■ **Exercise goal**
Output the records precisely as they stand. Pictures are to be skipped.

Records from a collection:
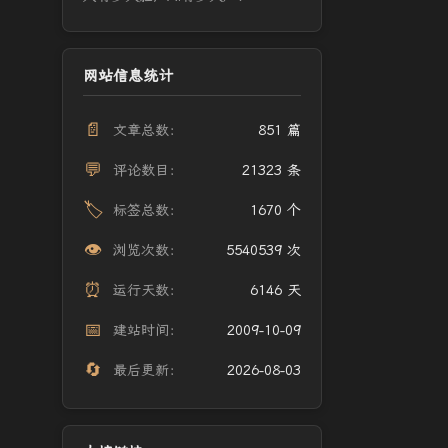
网站信息统计
📄
文章总数：
851 篇
💬
评论数目：
21323 条
🏷️
标签总数：
1670 个
👁️
浏览次数：
5540539 次
⏰
运行天数：
6146 天
📅
建站时间：
2009-10-09
🔄
最后更新：
2026-08-03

■ **Response box**
网站信息统计
📄
文章总数：
851 篇
💬
评论数目：
21323 条
🏷️
标签总数：
1670 个
👁️
浏览次数：
5540539 次
⏰
运行天数：
6146 天
📅
建站时间：
2009-10-09
🔄
最后更新：
2026-08-03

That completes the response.